I received my PhD in Astronomy in 2012, and have an additional eight years of experience in academic research using data-driven techniques. My scientific projects typically involved extracting and cross-matching data from multiple databases, analyzing, modeling, and visualizing it with IDL and Python, and communicating my findings to a broad range of audiences. Through these academic experiences, I’ve gained hands-on experience independently designing, executing, and completing large, hypothesis-testing projects.

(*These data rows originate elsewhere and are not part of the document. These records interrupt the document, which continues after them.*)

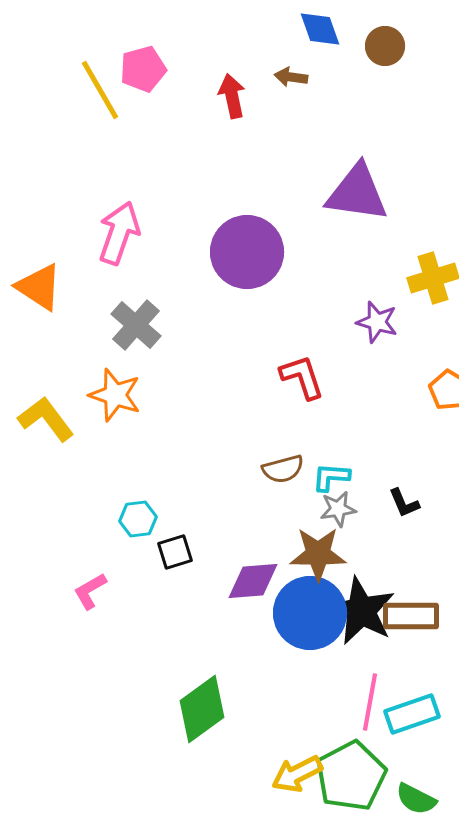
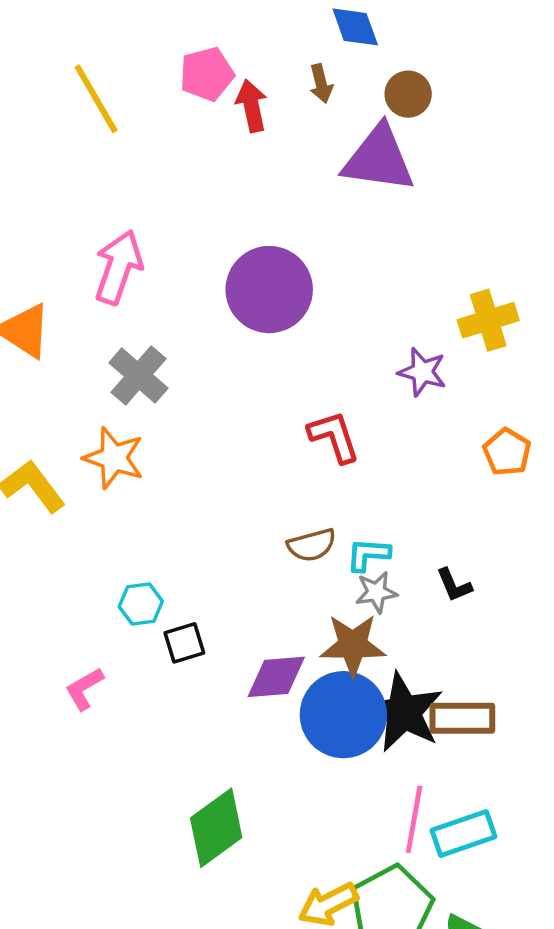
brown circle: (385, 46) -> (408, 94), moved
pink pentagon: (143, 69) -> (207, 74), moved
brown arrow: (291, 77) -> (321, 83), turned -112
purple triangle: (357, 193) -> (379, 159), moved

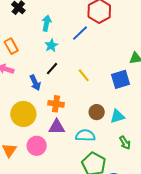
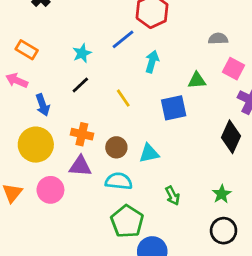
cyan arrow: (46, 23) -> (152, 62), moved
orange rectangle: (11, 46) -> (27, 50), turned -35
blue arrow: (35, 83) -> (43, 105), moved
brown circle: (97, 112) -> (116, 147), moved
cyan triangle: (117, 116) -> (149, 153), moved

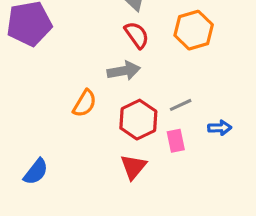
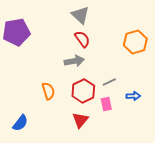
orange hexagon: (194, 30) -> (135, 42), moved
orange semicircle: (85, 103) -> (48, 91), moved, turned -48

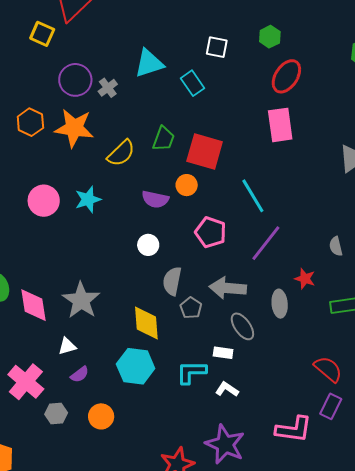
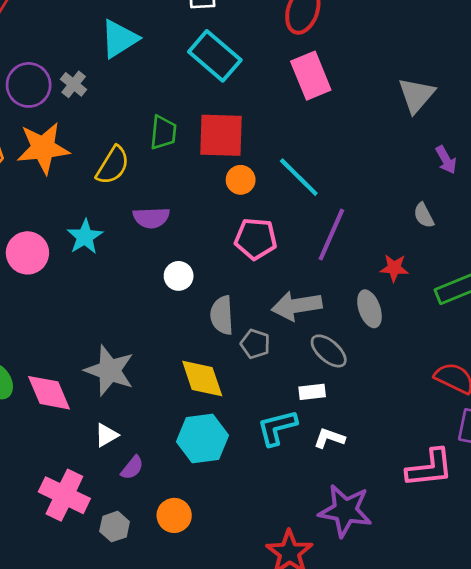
cyan rectangle: (192, 83) -> (215, 56), moved, size x1.5
orange circle: (187, 185) -> (241, 180), moved
purple semicircle: (155, 199) -> (151, 218), moved

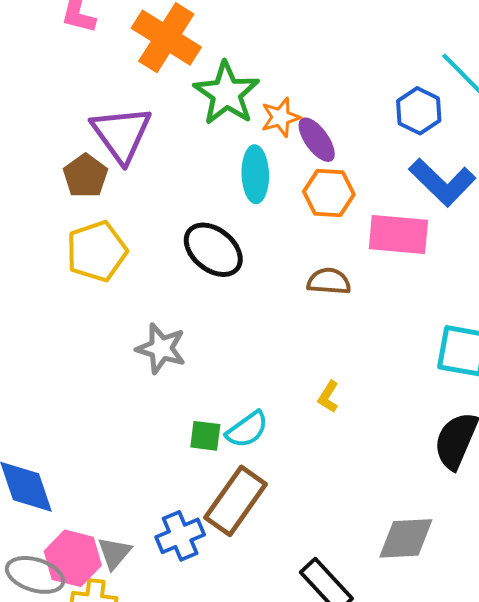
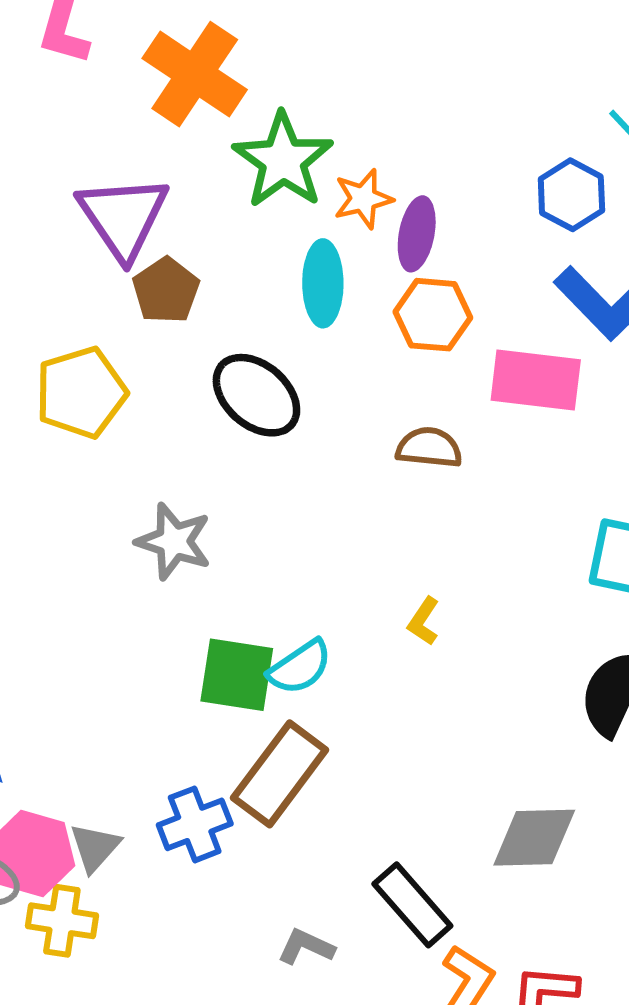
purple ellipse: (317, 140) -> (417, 234), turned 45
brown pentagon: (85, 176) -> (166, 290), moved
green square: (205, 436) -> (237, 675), size x1.6

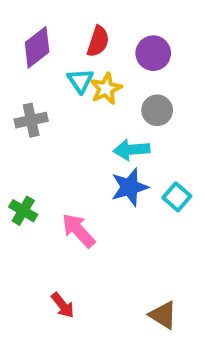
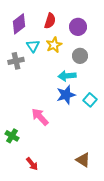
cyan triangle: (80, 81) -> (33, 46), moved
green cross: (23, 211) -> (12, 136), moved
red arrow: (63, 305) -> (32, 164), moved

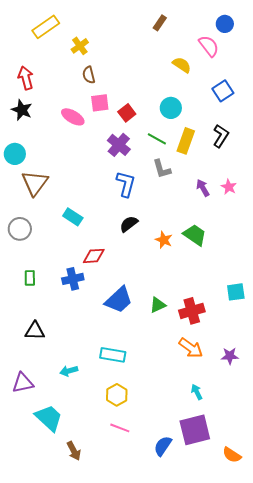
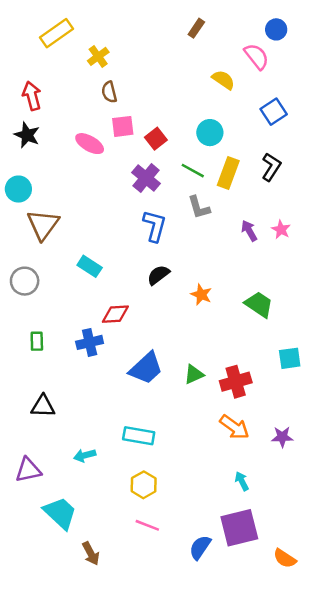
green trapezoid: (195, 235) -> (259, 304), moved

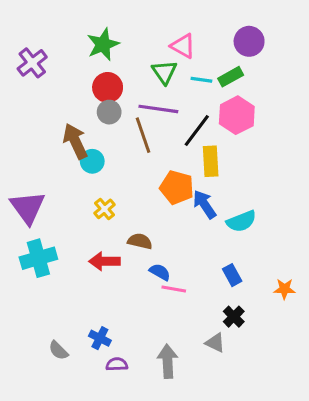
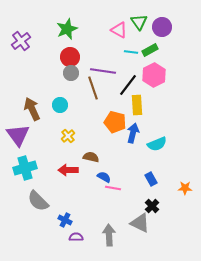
green triangle: (164, 72) -> (139, 22), moved
brown arrow: (75, 141) -> (32, 109), moved
blue arrow: (204, 204) -> (133, 133), turned 48
gray triangle: (215, 343) -> (140, 223), size x1.5
gray semicircle: (58, 350) -> (38, 201), moved, size x1.6

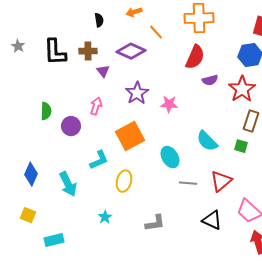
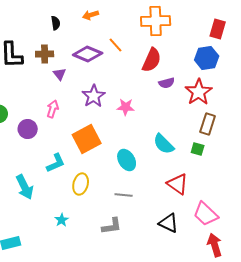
orange line: (156, 32) -> (116, 45), moved
red triangle: (221, 181) -> (178, 184), turned -45
gray line: (188, 183) -> (124, 195), moved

One of my biggest surprises in my early interviews was when an interviewer expressed that they didn’t believe I’d be able to work independently on her team. I was shocked; I think of people with PhDs as having proved their ability to finish independent projects. This prompted me to think more deeply about what I view as my specific PhD-related skills, and make sure I mention them in my letter. For me, this was mostly independence, project management, quick learning, problem-solving, and communication.

A specific example

In the next paragraph, I picked the project that I thought was most like the work I’d do at the company and described it in more detail. I had about three versions of this paragraph, depending on what the job description was. This was my typical example, since it focuses on working with a large-ish dataset and my ability to be detail oriented and clean data. I also had examples that discussed my creative problem-solving and my experiences using data to improve the world around me.

As an astronomer, I developed a knack for working with large datasets. One of my main projects was focused on selecting and classifying 12,000 stars using data from five different sources, including multi-dimensional spectroscopic files. A major challenge was that the data did not meet a consistent set of quality checks across the entire sample. I focused on the details of the data, designing a series of tests and filters to ensure that each measurement was sufficient for the scientific questions it was being used to answer. This led to the novel discovery that strong magnetic fields are common on the smallest stars, and I gained a wealth of knowledge about the data and its uses that I was able to share with the community.

I will say that reading it now, I’d tone down the jargon even more; for me, de-jargoning is like gradually peeling away the layers of an onion starting with the most blatant and moving towards the slightly opaque. But I think it served the purpose of showing I had some applicable skills and could use them to complete projects.

My fit to this job

The third paragraph was the space where I would explain that I’m switching careers and address my specific fit within the company. It was useful here to read the job ad in detail and peruse the company website, especially the “work with us” or “about us” section. There were some really exciting and different positions where I would write this entire paragraph fresh, but there were also some combinations of company website and job ad that I felt I saw again and again. I’m sure there were real differences between them after meeting the people and getting to the actual work, but it was hard to see from the outside. Here is the example of a pretty generic one:

After spending fifteen years using data in an academic setting, I am ready for my work to have a more direct impact on the people around me. My background gives me an edge with scientific problem solving and communicating complex ideas to a variety of audiences, skills that I can bring to Company X to create data-driven solutions. I am new to a business environment, but I am a fast and eager learner and ready to take on a new challenge.

Company X didn’t have much about their company culture, and I didn’t have some specific desire to work in Company X’s industry. Usually I can talk about shared values (for me, these are: feedback culture, teamwork, employee education), and for a few jobs I could get excited about their goals or industry (education, music, women-focused, eco/green). But this minimal example acknowledges that I have a different background than their usual candidate might, but why I am interested in the role anyhow.